La Presidenta Michelle Bachelet anunció el 13 de octubre pasado el inicio de un proceso constituyente. Este proceso, integrado por varias fases, comenzará con una etapa de educación cívica, que se extenderá hasta marzo del próximo año. La idea de esta primera etapa, según se infiere del discurso de la Presidenta, es que se les enseñe a los chilenos lo que es una Constitución.
El problema de lo anterior —además de que resulta imposible enseñar en pocos meses un tema de suyo complejo— es que sobre el concepto de Constitución no existe una única visión. Para un lego en la materia, puede resultar sorprendente enterarse que la comunidad científica de constitucionalistas “no ha sido capaz de coincidir en un concepto universalmente aceptado de Constitución”, y que esta tarea ha terminado por convertirse en algo imposible (Beca Frei, 2008: 330 – scielo).
Pero ¿qué es lo que nunca debería faltar en una Carta Fundamental? Para responder a esta pregunta, un buen camino puede ser recordar lo que las elites de fines del siglo XVIII y comienzos del XIX entendieron por Constitución. Y hacer esto no con un afán puramente romántico, de volver a un pasado ya inexistente, sino porque se trata —en mi concepto— de ideales no superados, aún vigentes, y por los que vale la pena volver a luchar.
A este respecto, es interesante recordar que, en dicha época, así como ya existía la palabra liberal (asociada a la virtud de la generosidad), también existía la de constitución (con minúscula), vinculada a los estatutos internos de las corporaciones, entidades que representaban a parte y no a toda la sociedad, por ejemplo: estamentos, Iglesia, municipios, etc.
Pero lo que buscaban los constituyentes de hace más de doscientos años, no era tanto organizar, sino limitar el poder de los estados, especialmente de los monarcas o presidentes. Ya no bastaba, como lo había hecho el despotismo ilustrado (por ejemplo, Carlos III en España), con aumentar parcialmente la libertad de comercio. Era necesario que la libertad sea también de carácter político. Es decir, que los gobiernos y los individuos queden sometidos a las mismas leyes, que los primeros garanticen derechos fundamentales en favor de los segundos, y que el poder se encuentre “separado” en distintos órganos.

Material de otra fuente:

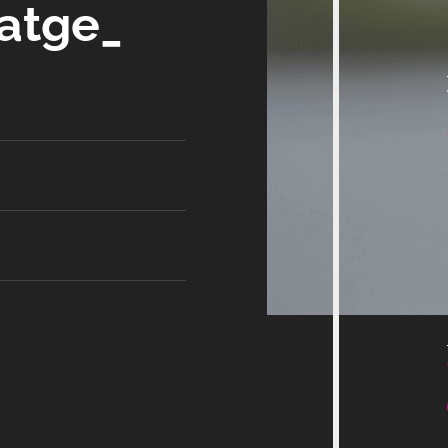
satge_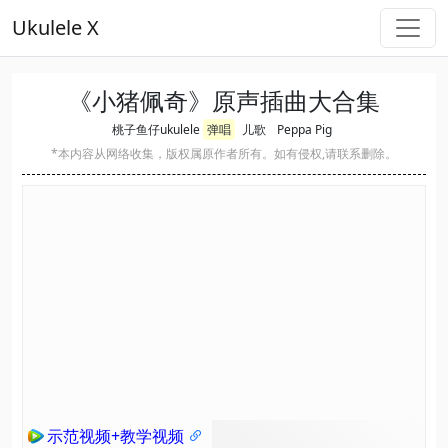
Ukulele X
《小猪佩奇》原声插曲大合集
桃子鱼仔ukulele
弹唱
儿歌
Peppa Pig
*本内容从网络收集，版权属原作者所有。如有侵权,请联系删除。
示范视频+教学视频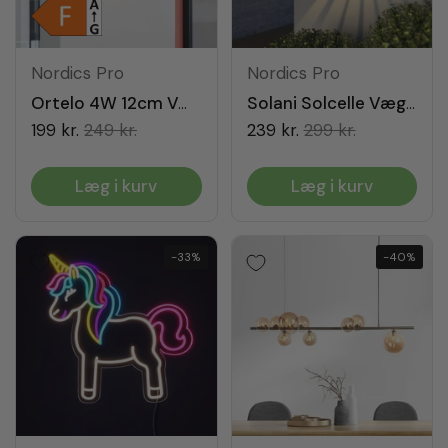
Nordics Pro
Nordics Pro
Ortelo 4W 12cm Væglampe Grå
Solani Solcelle Væglampe
199 kr.
249 kr.
239 kr.
299 kr.
Læg i kurv
Læg i kurv
-33%
-40%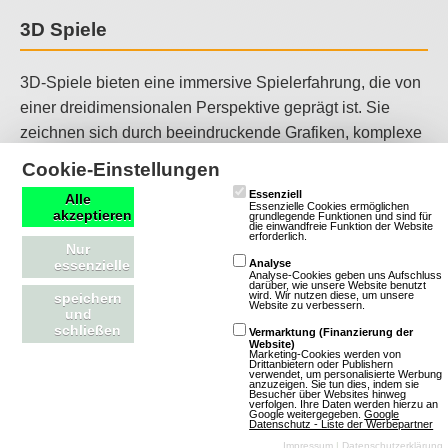
3D Spiele
3D-Spiele bieten eine immersive Spielerfahrung, die von
einer dreidimensionalen Perspektive geprägt ist. Sie
zeichnen sich durch beeindruckende Grafiken, komplexe
Spielmechaniken und oft auch durch soziale
Cookie-Einstellungen
Interaktionen aus, die Spieler in eine Welt voller
Essenziell
Alle
Möglichkeiten und Herausforderungen eintauchen
Essenzielle Cookies ermöglichen
akzeptieren
grundlegende Funktionen und sind für
die einwandfreie Funktion der Website
lassen. 3D-Spiele sind ideal für Spieler, die eine
erforderlich.
Nur
fesselnde und realistische Spielerfahrung suchen und
essenzielle
Analyse
Analyse-Cookies geben uns Aufschluss
sich in einer Welt voller Fantasie und Möglichkeiten
darüber, wie unsere Website benutzt
wird. Wir nutzen diese, um unsere
speichern
verlieren möchten.
Website zu verbessern.
und
schließen
Vermarktung (Finanzierung der
Website)
Kriegsspiele
Marketing-Cookies werden von
Drittanbietern oder Publishern
verwendet, um personalisierte Werbung
anzuzeigen. Sie tun dies, indem sie
Besucher über Websites hinweg
Kriegsspiele versetzen Spieler in die Realität oder Fiktion
verfolgen. Ihre Daten werden hierzu an
Google weitergegeben.
Google
Datenschutz - Liste der Werbepartner
von militärischen Konflikten, geprägt von Strategie, Taktik
Impressum
|
Datenschutzerklärung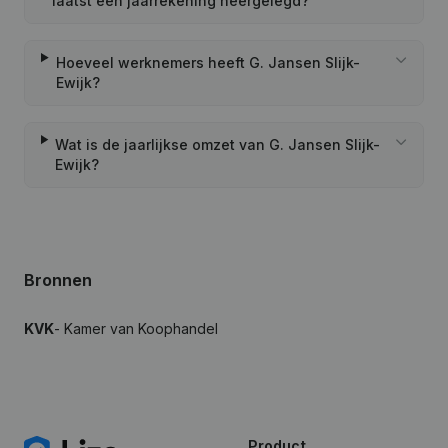
laatst een jaarrekening neergelegd?
Hoeveel werknemers heeft G. Jansen Slijk-
Ewijk?
Wat is de jaarlijkse omzet van G. Jansen Slijk-
Ewijk?
Bronnen
KVK
- Kamer van Koophandel
Product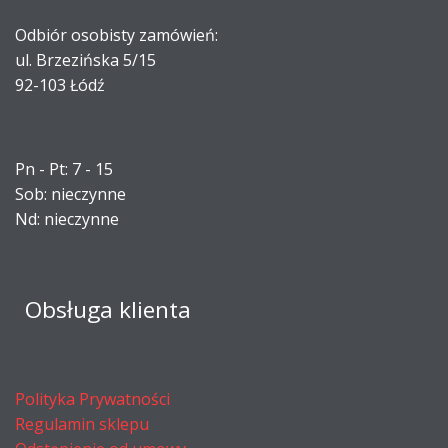
Odbiór osobisty zamówień:
ul. Brzezińska 5/15
92-103 Łódź
Pn - Pt: 7 - 15
Sob: nieczynne
Nd: nieczynne
Obsługa klienta
Polityka Prywatności
Regulamin sklepu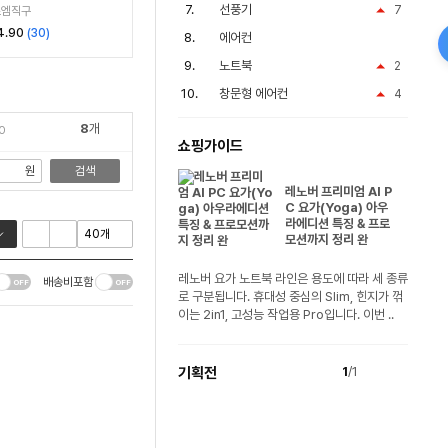
리
선풍기
7
스엠직구
4.90
(
30
)
에어컨
노트북
2
창문형 에어컨
4
8
개
0
쇼핑가이드
원
검색
레노버 프리미엄 AI P
C 요가(Yoga) 아우
라에디션 특징 & 프로
모션까지 정리 완
레노버 요가 노트북 라인은 용도에 따라 세 종류
배송비포함
로 구분됩니다. 휴대성 중심의 Slim, 힌지가 꺾
이는 2in1, 고성능 작업용 Pro입니다. 이번 ..
기획전
1
/1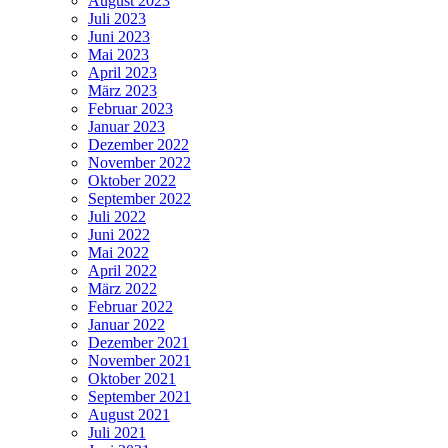
August 2023
Juli 2023
Juni 2023
Mai 2023
April 2023
März 2023
Februar 2023
Januar 2023
Dezember 2022
November 2022
Oktober 2022
September 2022
Juli 2022
Juni 2022
Mai 2022
April 2022
März 2022
Februar 2022
Januar 2022
Dezember 2021
November 2021
Oktober 2021
September 2021
August 2021
Juli 2021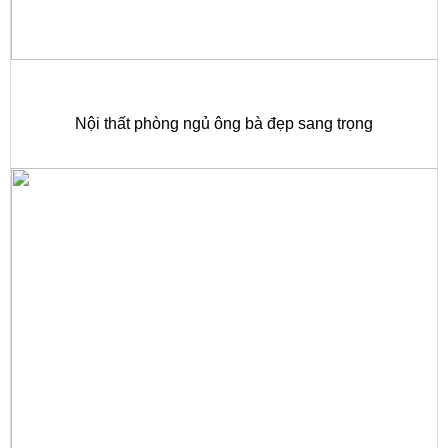
Nội thất phòng ngủ ông bà đẹp sang trọng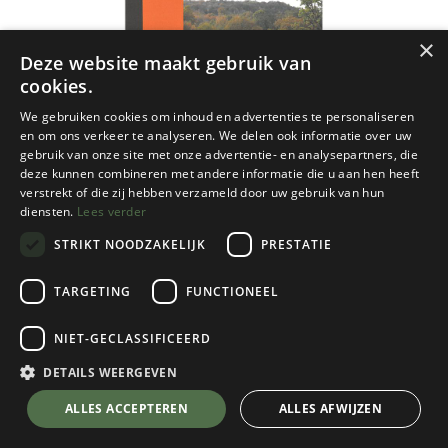
×
Deze website maakt gebruik van
cookies.
We gebruiken cookies om inhoud en advertenties te personaliseren
en om ons verkeer te analyseren. We delen ook informatie over uw
gebruik van onze site met onze advertentie- en analysepartners, die
deze kunnen combineren met andere informatie die u aan hen heeft
verstrekt of die zij hebben verzameld door uw gebruik van hun
diensten.
Lees verder
STRIKT NOODZAKELIJK
PRESTATIE
TARGETING
FUNCTIONEEL
NGI
NIET-GECLASSIFICEERD
Signeulx 25d ngi - 1/25
DETAILS WEERGEVEN
€
8,50
💬 Stel je vraag over dit product via WhatsApp
ALLES ACCEPTEREN
ALLES AFWIJZEN
Op Voorraad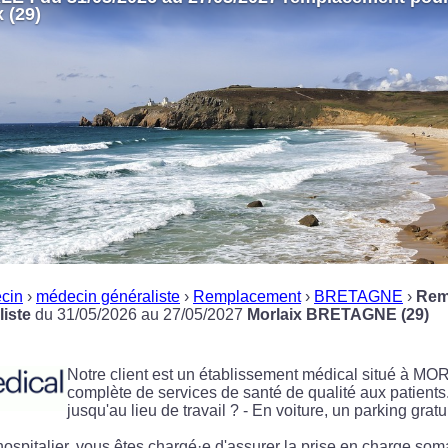
x (29)
cin
›
médecin généraliste
›
Remplacement
›
BRETAGNE
›
Rem
iste
du 31/05/2026 au 27/05/2027
Morlaix BRETAGNE (29)
Notre client est un établissement médical situé à M
complète de services de santé de qualité aux patien
jusqu'au lieu de travail ? - En voiture, un parking grat
spitalier, vous êtes chargé·e d'assurer la prise en charge soma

Pero, además, para que una Constitución sea algo, es necesario que sea mínima. Es decir, que se limite a establecer las reglas del juego básicas y que no se convierta en un trofeo ideológico de un sector político en contra de otro. Precisamente, para que la Carta Fundamental sea un “techo común” (Bachelet) es necesario establecer un rayado de cancha en que todos los sectores políticos puedan jugar con comodidad.

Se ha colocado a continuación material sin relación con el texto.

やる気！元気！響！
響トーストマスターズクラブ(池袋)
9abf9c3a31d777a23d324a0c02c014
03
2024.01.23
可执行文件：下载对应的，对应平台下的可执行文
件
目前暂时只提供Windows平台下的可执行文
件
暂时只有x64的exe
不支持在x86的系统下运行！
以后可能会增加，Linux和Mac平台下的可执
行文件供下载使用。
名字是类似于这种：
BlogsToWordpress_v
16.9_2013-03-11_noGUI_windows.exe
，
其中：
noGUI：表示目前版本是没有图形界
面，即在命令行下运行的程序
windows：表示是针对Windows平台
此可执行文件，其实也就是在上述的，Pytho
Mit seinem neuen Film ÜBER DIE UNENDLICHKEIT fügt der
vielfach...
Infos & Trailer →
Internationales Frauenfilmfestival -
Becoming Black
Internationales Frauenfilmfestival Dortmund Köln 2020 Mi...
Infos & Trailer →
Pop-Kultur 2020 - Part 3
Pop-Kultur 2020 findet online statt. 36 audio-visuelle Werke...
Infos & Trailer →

En cambio, una Constitución máxima —que regula una gran cantidad de detalles y que, efectivamente, representa un trofeo ideológico—, tiende a restarle espacio a la deliberación política que se da en el Congreso. Esto último, además, es muy importante para la estabilidad del sistema político, para prevenir futuras crisis institucionales, como la que en Chile culminó con el golpe militar de 1973. En dicha época, no sólo el sistema político, sino que el mismo Chile —la vida cotidiana—, dejó de ser un espacio en común.
Por último, ¿puede la ausencia de un concepto compartido de Constitución impedir de plano el debate constitucional que se viene? En buena medida, la respuesta a esta pregunta dependerá del mismo proceso constituyente. De partida, la educación cívica que pronto se iniciará debe contemplar las diversas visiones sobre lo que es una Constitución, y no sólo una de ellas. Al mismo tiempo, y en la medida que el proceso avance, resulta fundamental que los distintos sectores políticos tiren las cartas sobre la mesa, que expresen con claridad lo que entienden por Constitución. Desde visiones distintas, es perfectamente posible romper el hielo y alcanzar un acuerdo político que ayude a superar el problema constitucional que hoy enfrentamos como país.